**Information**
----

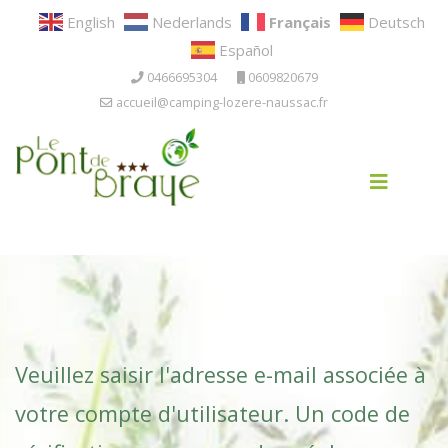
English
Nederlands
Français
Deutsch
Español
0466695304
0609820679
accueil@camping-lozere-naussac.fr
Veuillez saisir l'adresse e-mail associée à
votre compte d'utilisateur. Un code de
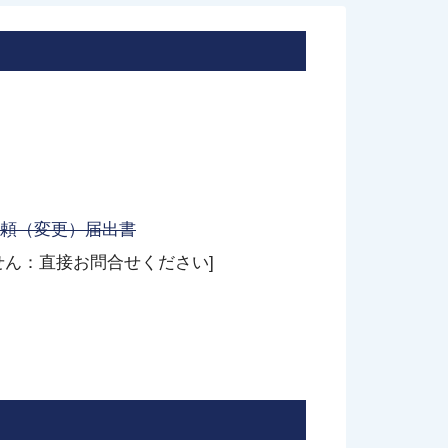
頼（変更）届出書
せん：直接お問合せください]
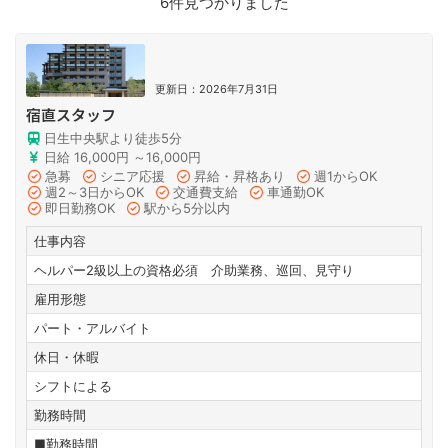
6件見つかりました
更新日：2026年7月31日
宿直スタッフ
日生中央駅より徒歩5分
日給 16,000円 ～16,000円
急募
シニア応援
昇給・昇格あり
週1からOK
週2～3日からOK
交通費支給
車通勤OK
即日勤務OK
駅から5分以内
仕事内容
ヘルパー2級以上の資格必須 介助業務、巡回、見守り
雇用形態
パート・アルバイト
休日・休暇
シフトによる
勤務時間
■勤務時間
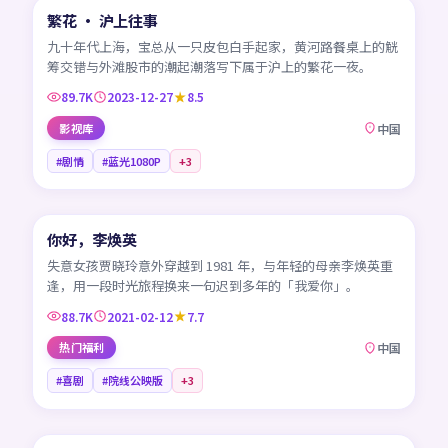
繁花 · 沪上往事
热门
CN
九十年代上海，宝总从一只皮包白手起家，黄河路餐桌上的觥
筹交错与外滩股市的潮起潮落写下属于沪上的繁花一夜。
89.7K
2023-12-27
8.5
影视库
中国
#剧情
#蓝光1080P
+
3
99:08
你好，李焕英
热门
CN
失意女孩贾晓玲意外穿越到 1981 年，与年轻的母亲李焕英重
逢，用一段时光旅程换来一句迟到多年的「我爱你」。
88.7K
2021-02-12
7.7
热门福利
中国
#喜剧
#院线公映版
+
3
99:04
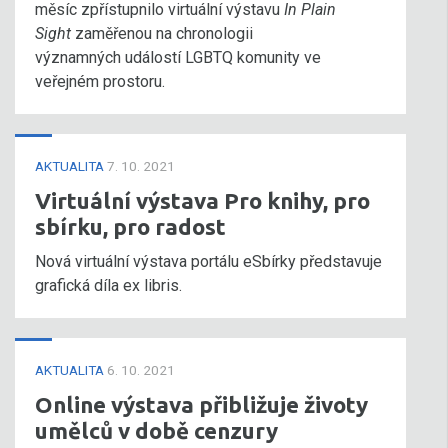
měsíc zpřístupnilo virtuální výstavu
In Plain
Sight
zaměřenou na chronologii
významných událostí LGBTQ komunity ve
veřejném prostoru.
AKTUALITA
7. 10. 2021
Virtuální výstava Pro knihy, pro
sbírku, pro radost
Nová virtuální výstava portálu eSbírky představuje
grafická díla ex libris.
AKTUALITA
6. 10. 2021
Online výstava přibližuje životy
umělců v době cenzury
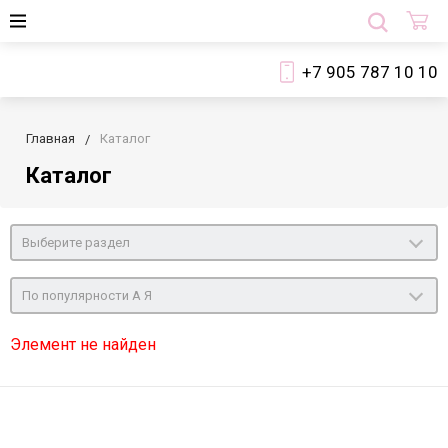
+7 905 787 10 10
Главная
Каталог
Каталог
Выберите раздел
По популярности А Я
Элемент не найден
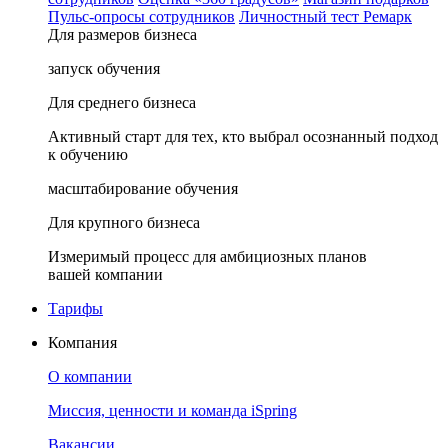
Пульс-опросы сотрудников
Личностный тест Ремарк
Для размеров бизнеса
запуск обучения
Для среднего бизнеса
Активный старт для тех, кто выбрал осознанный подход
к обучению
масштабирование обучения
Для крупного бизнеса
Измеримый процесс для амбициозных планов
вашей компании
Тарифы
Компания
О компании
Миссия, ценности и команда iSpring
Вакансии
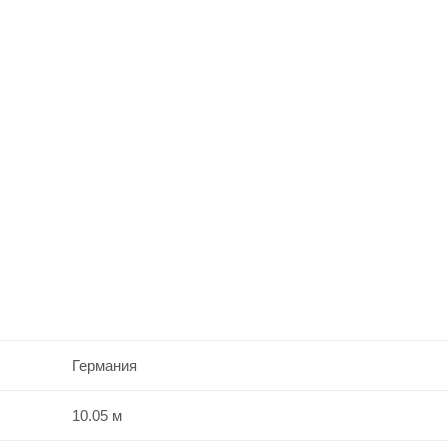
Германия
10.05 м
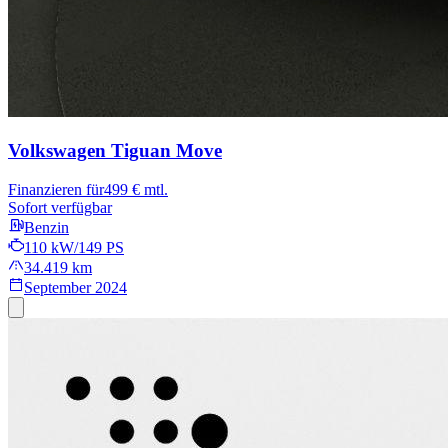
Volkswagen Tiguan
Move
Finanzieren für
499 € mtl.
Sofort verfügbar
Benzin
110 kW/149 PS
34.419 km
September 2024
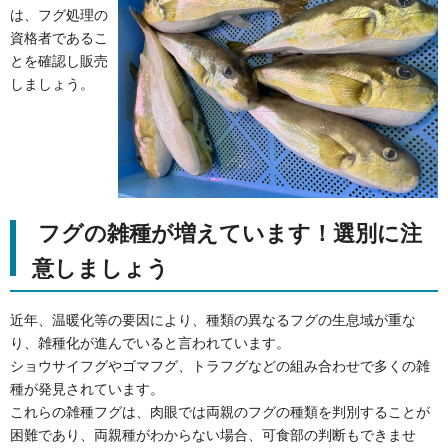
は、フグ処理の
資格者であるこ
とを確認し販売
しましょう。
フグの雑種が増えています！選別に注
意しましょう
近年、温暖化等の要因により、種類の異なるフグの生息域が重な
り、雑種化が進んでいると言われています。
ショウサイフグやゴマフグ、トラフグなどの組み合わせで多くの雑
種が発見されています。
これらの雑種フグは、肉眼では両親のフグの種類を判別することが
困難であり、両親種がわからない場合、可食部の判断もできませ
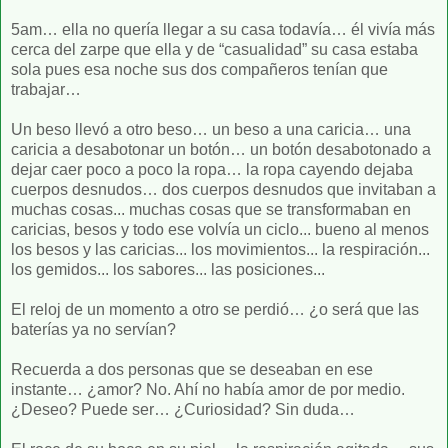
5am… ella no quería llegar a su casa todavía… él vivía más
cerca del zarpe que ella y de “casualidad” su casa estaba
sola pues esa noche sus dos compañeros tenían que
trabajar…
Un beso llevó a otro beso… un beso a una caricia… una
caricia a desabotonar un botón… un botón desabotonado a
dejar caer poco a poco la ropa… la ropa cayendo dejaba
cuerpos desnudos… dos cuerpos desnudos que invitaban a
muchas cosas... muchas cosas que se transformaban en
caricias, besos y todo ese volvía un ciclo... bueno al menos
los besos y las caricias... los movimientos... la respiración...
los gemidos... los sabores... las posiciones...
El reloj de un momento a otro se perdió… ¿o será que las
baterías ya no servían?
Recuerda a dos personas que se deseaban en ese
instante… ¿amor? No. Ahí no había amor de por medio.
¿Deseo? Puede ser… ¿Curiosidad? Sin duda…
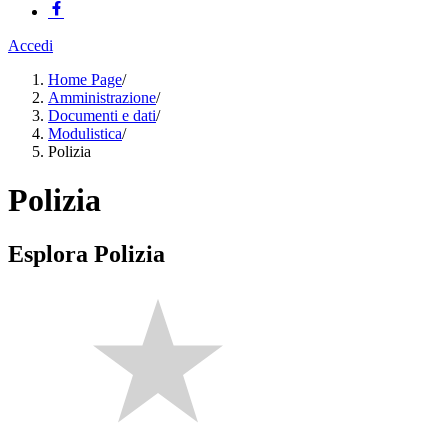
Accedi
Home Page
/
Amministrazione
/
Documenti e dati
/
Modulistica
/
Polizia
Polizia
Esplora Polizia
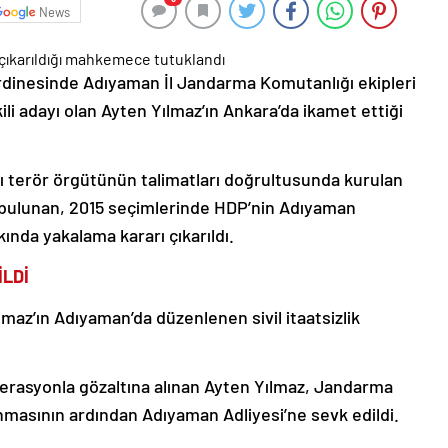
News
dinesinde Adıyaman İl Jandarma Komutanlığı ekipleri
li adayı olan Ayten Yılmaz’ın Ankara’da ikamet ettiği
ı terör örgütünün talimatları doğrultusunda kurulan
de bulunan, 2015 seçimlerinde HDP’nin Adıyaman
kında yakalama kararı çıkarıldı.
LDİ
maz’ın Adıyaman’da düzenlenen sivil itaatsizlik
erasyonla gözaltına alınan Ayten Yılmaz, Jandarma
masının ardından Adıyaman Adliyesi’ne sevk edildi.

----

**Problem to work on**
Search the material above for the string "caricias". Show every line that holds it.

**Exercise solution**
caricias, besos y todo ese volvía un ciclo... bueno al menos
los besos y las caricias... los movimientos... la respiración...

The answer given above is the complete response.